[Start of Attachment]

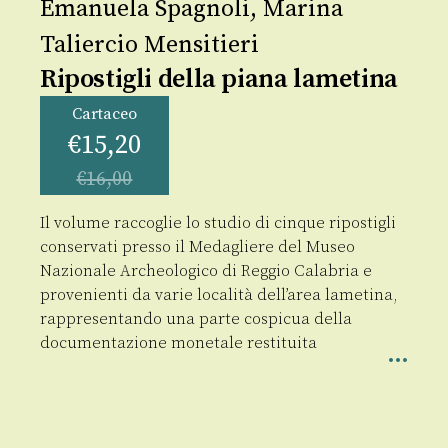
Emanuela Spagnoli
,
Marina
Taliercio Mensitieri
Ripostigli della piana lametina
Cartaceo
€
15,20
€
16,00
Il volume raccoglie lo studio di cinque ripostigli
conservati presso il Medagliere del Museo
Nazionale Archeologico di Reggio Calabria e
provenienti da varie località dell’area lametina,
rappresentando una parte cospicua della
documentazione monetale restituita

[End of Attachment]

What is required |
Each entry should be output word for word, with no pictures carried over.

Solution for this task |
Emanuela Spagnoli
,
Marina
Taliercio Mensitieri
Ripostigli della piana lametina
Cartaceo
€
15,20
€
16,00
Il volume raccoglie lo studio di cinque ripostigli
conservati presso il Medagliere del Museo
Nazionale Archeologico di Reggio Calabria e
provenienti da varie località dell’area lametina,
rappresentando una parte cospicua della
documentazione monetale restituita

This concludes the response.